Finding a proper sacrificial layer for the heteroepitaxial systems is even a greater challenge. In addition to the requirement of high selectivity, the sacrificial layer must also be a part of the heteroepitaxial system. This means that it must match both the structure of the substrate and the films which are grown on top of it. Satisfying all these three requirements simultaneously is a tough task.

This indicates a need for a search for new sacrificial layers for heteroepitaxial structures which promote single crystal growth and yet can be selectively etched. Ideally, such layers would be eco- and biofriendly.
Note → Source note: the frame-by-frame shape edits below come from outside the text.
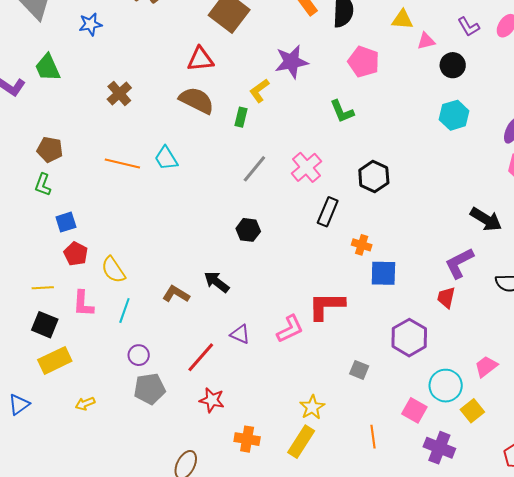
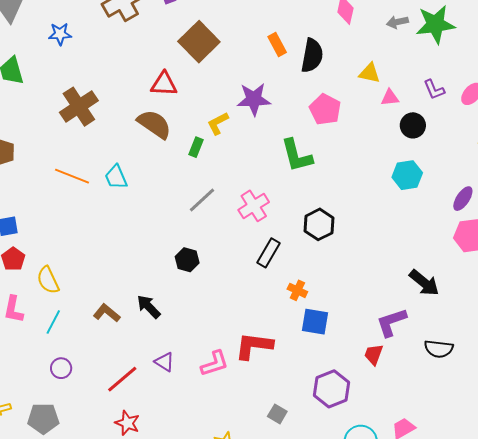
brown cross: (119, 94) -> (79, 107), size x1.5
green L-shape: (342, 111) -> (297, 155), size x1.4
gray pentagon: (150, 389) -> (43, 418), moved

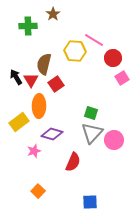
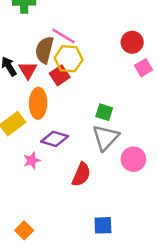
pink line: (94, 40) -> (63, 36), moved
yellow hexagon: (75, 51) -> (69, 59), moved
pink circle: (114, 140) -> (133, 159), moved
orange square: (38, 191) -> (24, 230), moved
Here, we would like to point at two prospective sacrificial layers. Single crystal NaCl (salt) sacrificial layer is a good candidate to grow magnetic films with cubic crystal structure. NaCl was a popular substrate for deposition of transition metal films in the 1960s [55], but it was not implemented in industrial processes because of its hygroscopic properties. Ironically, the same property predisposes NaCl films for the micro-origami applications. Reflection high-energy electron diffraction (RHEED) images of the MgO substrate, NaCl layer, and Cr film are presented in Figure 9.

Figure 9.

RHEED images of (a) the MgO substrate with 5 nm MgO film, (b) 170 nm NaCl film, and (c) 15 nm Cr film on top of NaCl sacrificial layer.

The following procedure for the electron beam evaporation was used to grow heteroepitaxial structures with NaCl sacrificial layer:

  1. – A thin layer of MgO (typically 5 nm) was deposited on MgO substrate to improve the quality of the surface.

  2. – NaCl was evaporated at the rate of 0.05 nm/s at 350°C.

  3. – Various magnetic and nonmagnetic transition metal films, such as Fe, Cr, V, and Ag, were grown epitaxially on top of NaCl.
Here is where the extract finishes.